## The task
Produce a faithful copy of the data, one that leaves out the pictures.

## Entries shown
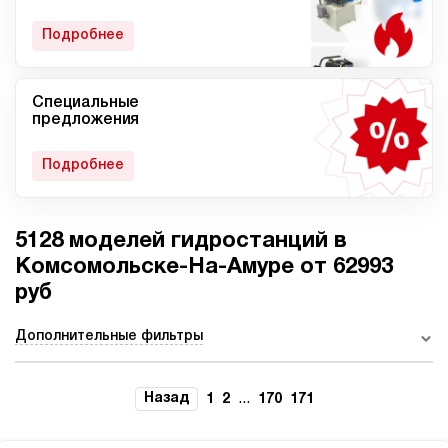
гидростанции
Подробнее
Специальные
Мобильные гидростанции
Гидростанции с ДВС
предложения
Подробнее
5128 моделей гидростанций в
Гидростанции с
Гидростанции высокого
пневмоприводом
давления c электроприводом
Комсомольске-На-Амуре от 62993
руб
Дополнительные фильтры
Ручные гидростанции
Гидростанции с двумя
насосами
Назад
...
1
2
170
171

## Output for this exercise
гидростанции
Подробнее
Специальные
Мобильные гидростанции
Гидростанции с ДВС
предложения
Подробнее
5128 моделей гидростанций в
Гидростанции с
Гидростанции высокого
пневмоприводом
давления c электроприводом
Комсомольске-На-Амуре от 62993
руб
Дополнительные фильтры
Ручные гидростанции
Гидростанции с двумя
насосами
Назад
...
1
2
170
171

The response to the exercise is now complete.